What to do ▸ Give the entries below again, word for word, and leave out the images.

Records from a data source:
++++++

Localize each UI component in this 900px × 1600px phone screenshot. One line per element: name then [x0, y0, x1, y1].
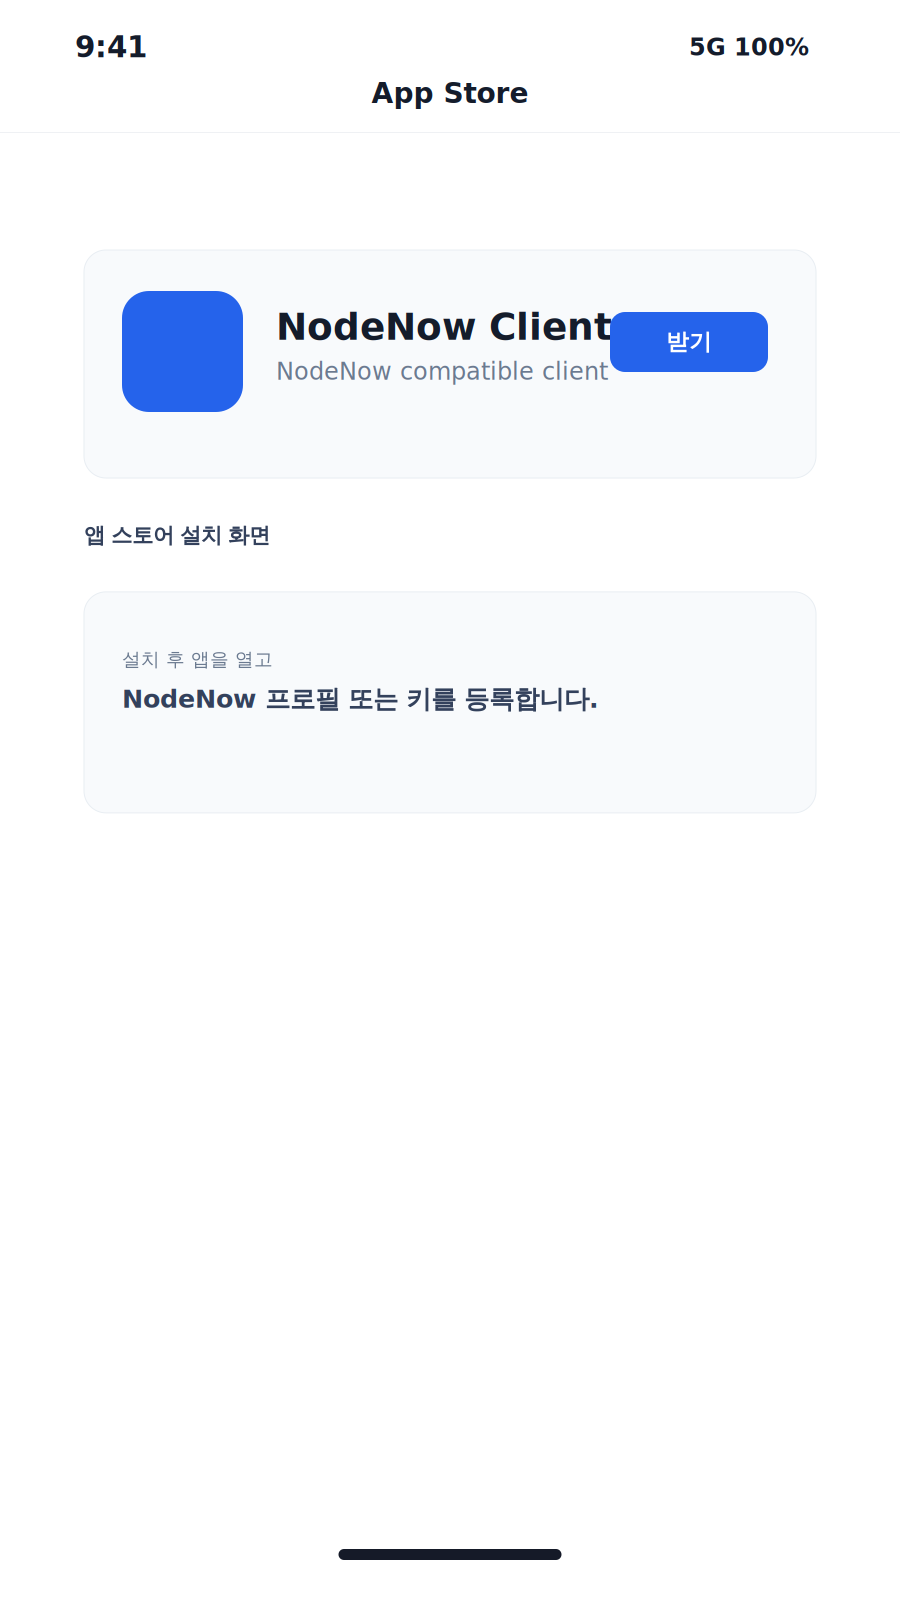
staticText: 5G 100%: [689, 33, 809, 61]
button[interactable]: 받기: [610, 312, 768, 372]
staticText: NodeNow compatible client: [276, 358, 608, 385]
staticText: 설치 후 앱을 열고: [122, 648, 273, 671]
staticText: App Store: [372, 77, 528, 110]
staticText: 앱 스토어 설치 화면: [84, 522, 270, 549]
staticText: NodeNow Client: [276, 305, 612, 348]
staticText: NodeNow 프로필 또는 키를 등록합니다.: [122, 683, 599, 715]
staticText: 9:41: [75, 30, 147, 64]
button[interactable]: NodeNow Client: [84, 250, 816, 478]
staticText: 받기: [666, 328, 712, 356]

++++++

Solution for this task ▸
Localize each UI component in this 900px × 1600px phone screenshot. One line per element: name then [x0, y0, x1, y1].
staticText: 5G 100%: [689, 33, 809, 61]
button[interactable]: 받기: [610, 312, 768, 372]
staticText: NodeNow compatible client: [276, 358, 608, 385]
staticText: 설치 후 앱을 열고: [122, 648, 273, 671]
staticText: App Store: [372, 77, 528, 110]
staticText: 앱 스토어 설치 화면: [84, 522, 270, 549]
staticText: NodeNow Client: [276, 305, 612, 348]
staticText: NodeNow 프로필 또는 키를 등록합니다.: [122, 683, 599, 715]
staticText: 9:41: [75, 30, 147, 64]
button[interactable]: NodeNow Client: [84, 250, 816, 478]
staticText: 받기: [666, 328, 712, 356]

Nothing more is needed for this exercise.